Data provided:
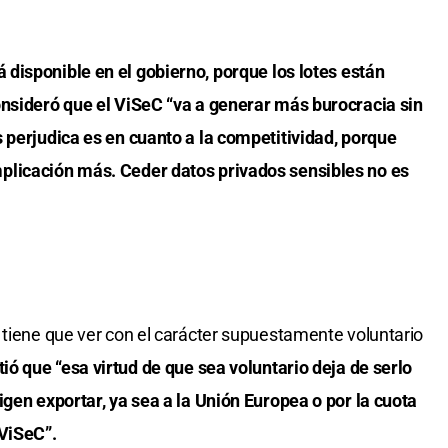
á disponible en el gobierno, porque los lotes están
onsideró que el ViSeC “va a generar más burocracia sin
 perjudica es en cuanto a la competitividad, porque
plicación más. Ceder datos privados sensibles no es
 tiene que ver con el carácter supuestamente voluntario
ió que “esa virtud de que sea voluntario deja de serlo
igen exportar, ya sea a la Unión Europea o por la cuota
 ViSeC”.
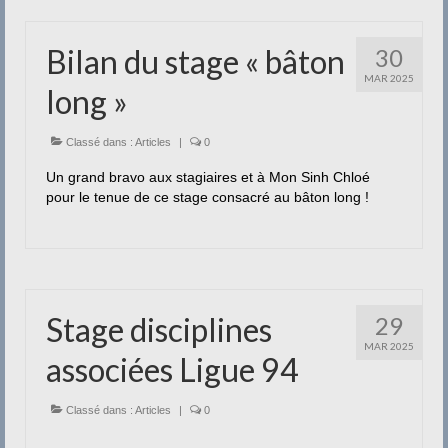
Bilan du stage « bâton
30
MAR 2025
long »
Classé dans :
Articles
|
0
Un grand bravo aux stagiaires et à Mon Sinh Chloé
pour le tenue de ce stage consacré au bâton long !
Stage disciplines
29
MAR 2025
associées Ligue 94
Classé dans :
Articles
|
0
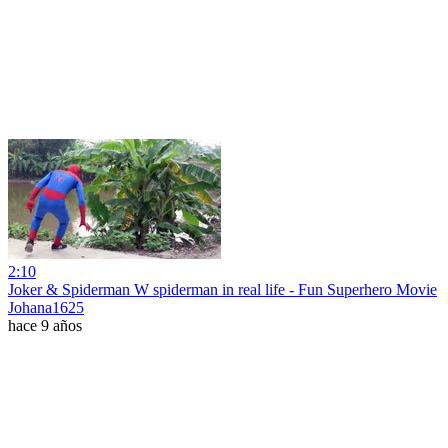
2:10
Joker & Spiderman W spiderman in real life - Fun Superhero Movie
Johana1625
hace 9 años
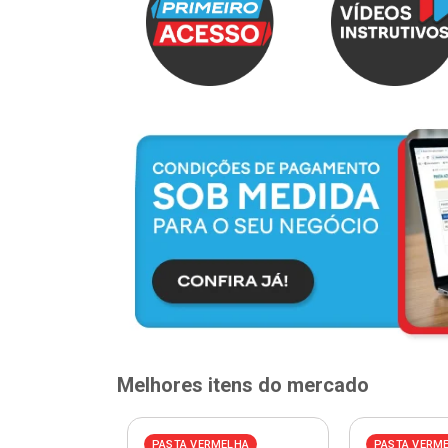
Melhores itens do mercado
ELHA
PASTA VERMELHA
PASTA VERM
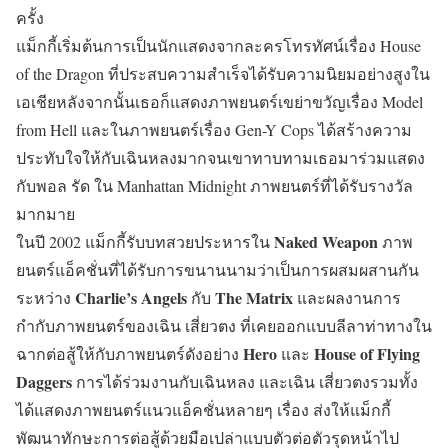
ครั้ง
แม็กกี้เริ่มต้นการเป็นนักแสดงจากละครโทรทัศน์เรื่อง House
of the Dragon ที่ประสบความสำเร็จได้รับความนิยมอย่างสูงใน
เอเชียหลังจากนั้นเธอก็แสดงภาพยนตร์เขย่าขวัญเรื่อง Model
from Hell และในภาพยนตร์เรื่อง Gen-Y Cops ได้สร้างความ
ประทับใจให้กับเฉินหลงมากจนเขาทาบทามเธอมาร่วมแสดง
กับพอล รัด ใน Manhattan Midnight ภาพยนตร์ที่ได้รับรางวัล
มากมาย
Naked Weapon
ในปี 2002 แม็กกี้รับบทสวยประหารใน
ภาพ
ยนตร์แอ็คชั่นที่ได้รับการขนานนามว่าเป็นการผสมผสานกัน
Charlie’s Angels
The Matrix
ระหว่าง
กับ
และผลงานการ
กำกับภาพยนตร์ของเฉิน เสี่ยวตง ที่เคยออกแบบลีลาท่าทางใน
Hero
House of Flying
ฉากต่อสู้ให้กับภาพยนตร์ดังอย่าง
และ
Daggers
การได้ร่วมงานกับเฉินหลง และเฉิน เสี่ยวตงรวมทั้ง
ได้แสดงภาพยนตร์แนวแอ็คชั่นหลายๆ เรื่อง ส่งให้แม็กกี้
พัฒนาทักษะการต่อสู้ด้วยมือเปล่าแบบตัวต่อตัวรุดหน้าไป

What the task asks:
Exactly the lines from the one containing "deja de serlo" through the last line of the material above, both included and free of pictures, should make up your answer, please.

Answer area:
ió que “esa virtud de que sea voluntario deja de serlo
igen exportar, ya sea a la Unión Europea o por la cuota
 ViSeC”.
Bilan du stage « bâton
30
MAR 2025
long »
Classé dans :
Articles
|
0
Un grand bravo aux stagiaires et à Mon Sinh Chloé
pour le tenue de ce stage consacré au bâton long !
Stage disciplines
29
MAR 2025
associées Ligue 94
Classé dans :
Articles
|
0
2:10
Joker & Spiderman W spiderman in real life - Fun Superhero Movie
Johana1625
hace 9 años
Melhores itens do mercado
ELHA
PASTA VERMELHA
PASTA VERM
ครั้ง
แม็กกี้เริ่มต้นการเป็นนักแสดงจากละครโทรทัศน์เรื่อง House
of the Dragon ที่ประสบความสำเร็จได้รับความนิยมอย่างสูงใน
เอเชียหลังจากนั้นเธอก็แสดงภาพยนตร์เขย่าขวัญเรื่อง Model
from Hell และในภาพยนตร์เรื่อง Gen-Y Cops ได้สร้างความ
ประทับใจให้กับเฉินหลงมากจนเขาทาบทามเธอมาร่วมแสดง
กับพอล รัด ใน Manhattan Midnight ภาพยนตร์ที่ได้รับรางวัล
มากมาย
Naked Weapon
ในปี 2002 แม็กกี้รับบทสวยประหารใน
ภาพ
ยนตร์แอ็คชั่นที่ได้รับการขนานนามว่าเป็นการผสมผสานกัน
Charlie’s Angels
The Matrix
ระหว่าง
กับ
และผลงานการ
กำกับภาพยนตร์ของเฉิน เสี่ยวตง ที่เคยออกแบบลีลาท่าทางใน
Hero
House of Flying
ฉากต่อสู้ให้กับภาพยนตร์ดังอย่าง
และ
Daggers
การได้ร่วมงานกับเฉินหลง และเฉิน เสี่ยวตงรวมทั้ง
ได้แสดงภาพยนตร์แนวแอ็คชั่นหลายๆ เรื่อง ส่งให้แม็กกี้
พัฒนาทักษะการต่อสู้ด้วยมือเปล่าแบบตัวต่อตัวรุดหน้าไป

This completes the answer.